Montag, 10. Februar 2020

James Falker - Alarm in der Atom-Stadt (Bastei Kriminal-Roman 139)




Mike Lester erblickte mit Bastei Kriminal-Roman  111 Der silbergraue Kalender das Licht der Welt und begleitete die Reihe bis zum Ende.
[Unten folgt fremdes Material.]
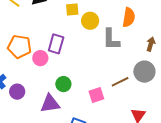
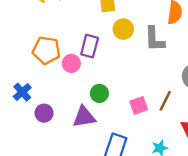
yellow circle: (90, 21) -> (123, 29), moved
brown line: (120, 82) -> (165, 101), moved, turned -36
purple circle: (17, 92) -> (44, 113), moved

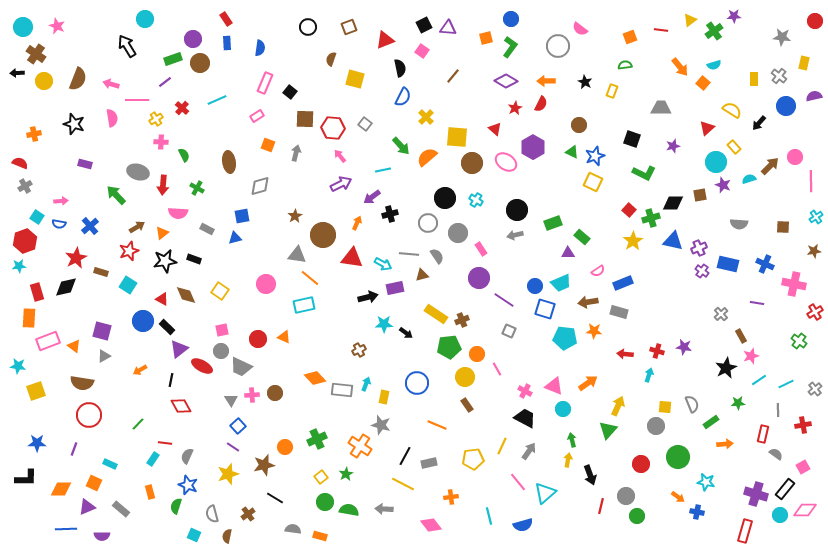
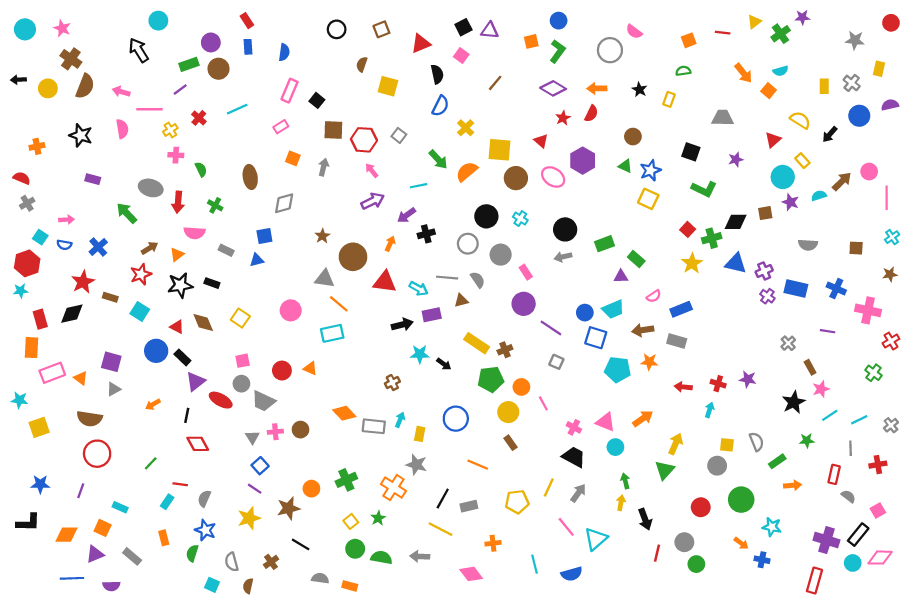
brown cross: (36, 54) -> (71, 59), moved

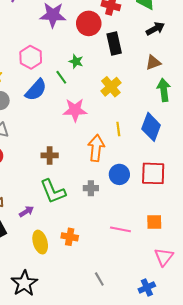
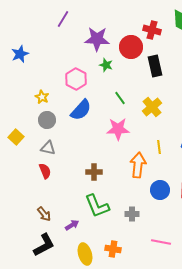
green star: (76, 61) -> (106, 65), moved
green line: (61, 77) -> (120, 98), moved
gray cross: (91, 188) -> (132, 214), moved

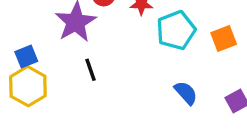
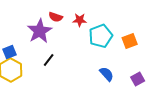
black line: (90, 70) -> (49, 60), turned 56

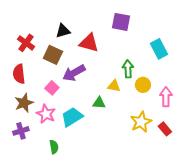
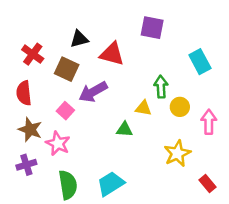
brown star: (24, 103) -> (30, 130), turned -30
cyan trapezoid: (72, 117) -> (111, 184), moved
red rectangle: (165, 129) -> (207, 184), moved
green semicircle: (54, 147) -> (68, 185), size x1.6

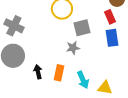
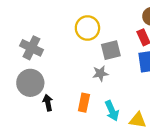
black arrow: (38, 72) -> (48, 103), moved

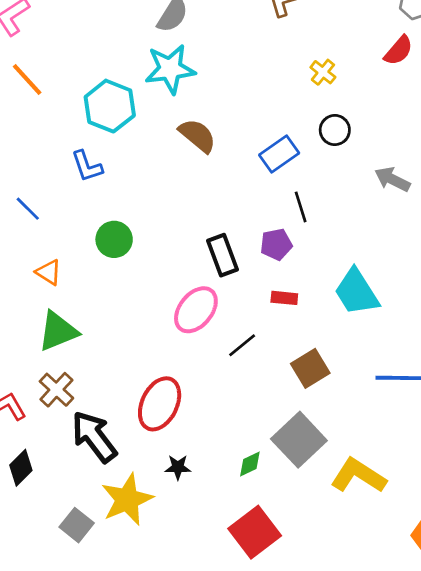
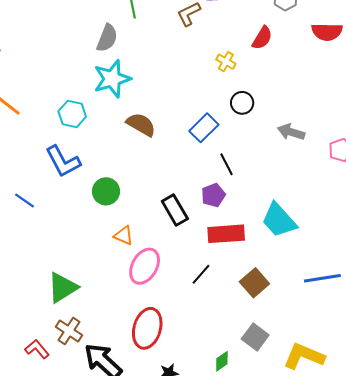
red semicircle: (398, 51) -> (262, 38), moved
cyan hexagon: (110, 106) -> (72, 114), size x0.7
blue L-shape: (87, 166) -> (63, 161), size x1.4
green circle: (114, 239) -> (106, 191), moved
orange triangle: (49, 272) -> (124, 236), moved
red rectangle: (284, 298) -> (226, 234), size x1.8
pink ellipse: (196, 310) -> (145, 266), moved
gray square: (299, 440) -> (255, 337), size x0.7

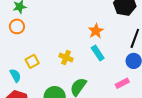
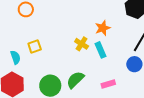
yellow cross: (66, 58) -> (82, 44), moved
pink rectangle: (122, 83) -> (108, 84), moved

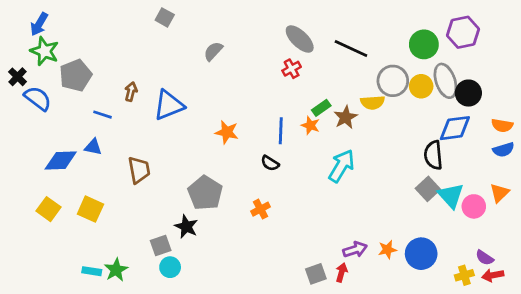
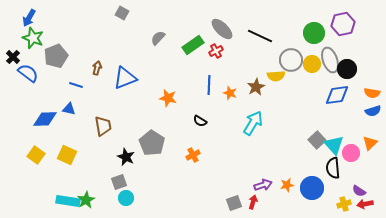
green rectangle: (321, 108) -> (193, 45), moved, size x1.5
blue line: (281, 131) -> (209, 85), moved
black semicircle: (433, 155) -> (333, 168), moved
black star: (186, 227) -> (126, 157), moved
cyan rectangle: (92, 271) -> (68, 201), size x1.6

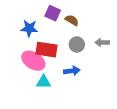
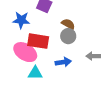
brown semicircle: (72, 20) -> (68, 24), moved
gray arrow: (102, 42) -> (93, 56), moved

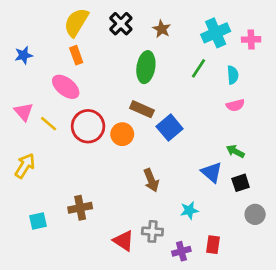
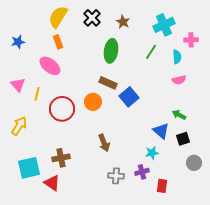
pink cross: (251, 39) -> (191, 40), moved
yellow line: (49, 124) -> (37, 94), turned 64
red circle: (88, 126) -> (62, 109), moved
brown arrow: (151, 180) -> (104, 143), moved
cyan star: (189, 210) -> (152, 153), moved
cyan square: (38, 221) -> (29, 168), size x1.6
red triangle: (124, 241) -> (52, 183), moved
purple cross: (181, 251) -> (142, 172), moved

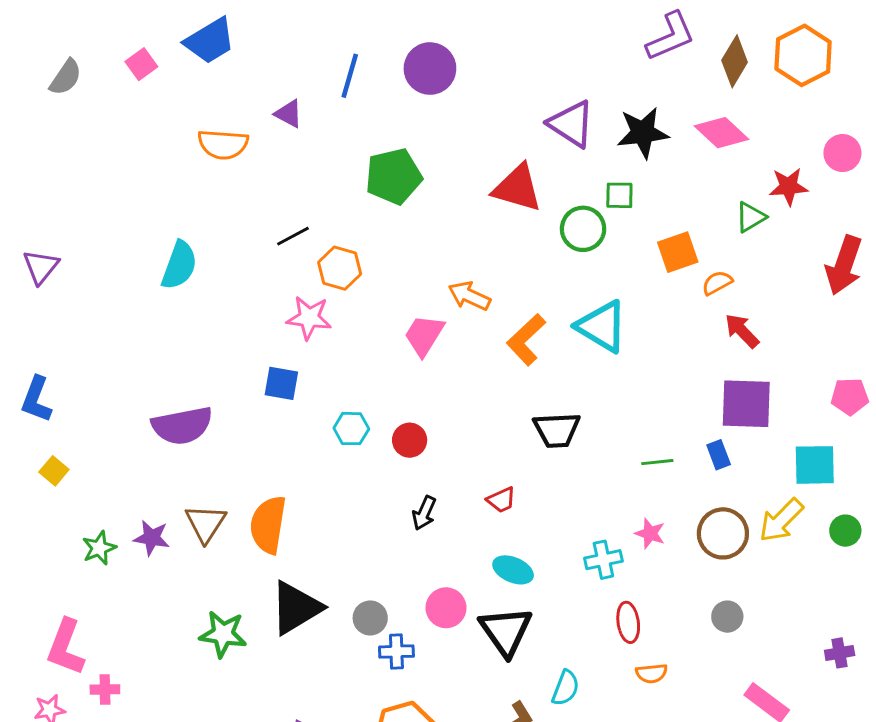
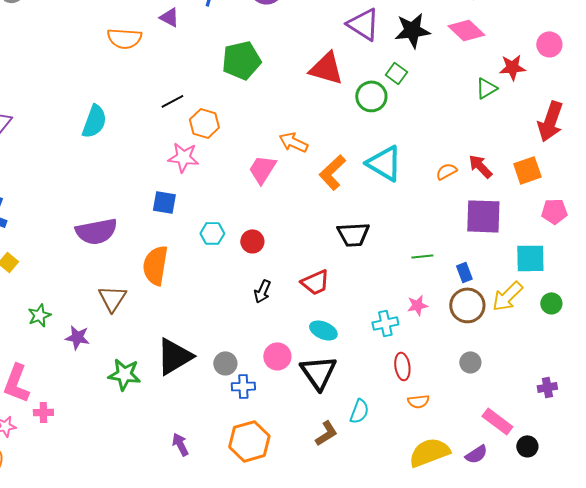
green square: (619, 195) -> (396, 73), turned 35
orange square: (678, 252) -> (527, 170), moved
orange semicircle: (717, 283) -> (446, 171), moved
blue rectangle: (719, 455) -> (464, 272), moved
red trapezoid: (501, 500) -> (315, 282), size x1.4
orange semicircle: (268, 525) -> (155, 265), moved
pink star: (650, 533) -> (417, 305), turned -30
purple star: (152, 538) -> (77, 337), moved

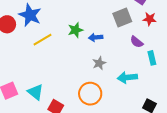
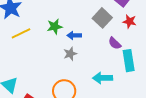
gray square: (122, 18) -> (102, 18), turned -30
cyan rectangle: (152, 58) -> (129, 61), size x1.5
gray star: (99, 63) -> (70, 54), moved

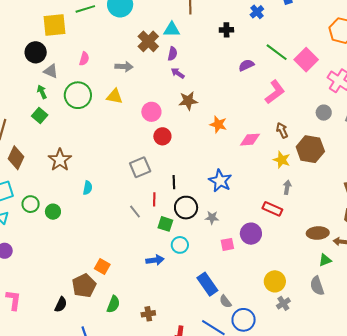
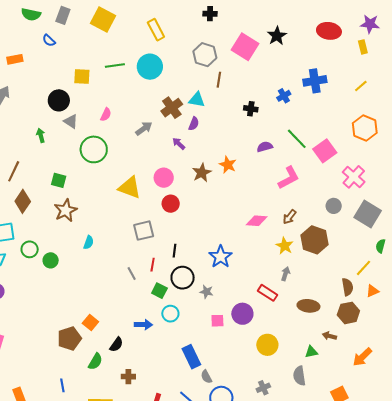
yellow square: (54, 25) -> (82, 76), size x0.7
gray arrow: (124, 67) -> (144, 129), turned -48
purple arrow: (178, 73) -> (179, 144), moved
green arrow: (42, 92) -> (41, 135), moved
yellow triangle: (115, 96) -> (130, 188), moved, size x1.4
brown star: (188, 101) -> (202, 173), turned -30
green square: (40, 116) -> (59, 180), moved, turned -35
orange star: (218, 124) -> (228, 165), moved
brown arrow: (282, 130) -> (290, 217), turned -126
brown ellipse: (318, 233) -> (308, 306), moved
yellow circle: (275, 281) -> (267, 345), moved
black semicircle: (61, 305) -> (116, 345), moved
Als Band 852 erschien mit Duell der Öl-Banditen Abenteuer Nummer 104.
Zwei Mike Lester habe ich bisher gelesen:
169 Geheimdienst gegen Ölgängster (Mike Lester 10) 
200 Mörder, Mondschiff und Mike Lester (Mike Lester 16)


Vorliegender Band ist 139 Alarm in der Atom-Stadt (Mike Lester 7).

Ein Schweizer Atomwissenschaftler landet samt seiner Begleitung von einem Agenten der Spionage-Abwehr in New York. Beide verschwinden kurz, bevor sie mit Colonel Mike Lester samt Frau in die Stadt X in Nevada weiterziehen. Die Stadt X ist eine von der Außenwelt abgeschlossene Stadt mit hohen Sicherheitsvorkehrungen. Dort befindet sich nämlich das Atomwaffenarsenal der USA,  sogar eine berüchtigte Kobalt-Bombe, und zwar alles in mehr als achthundert Metern Tiefe.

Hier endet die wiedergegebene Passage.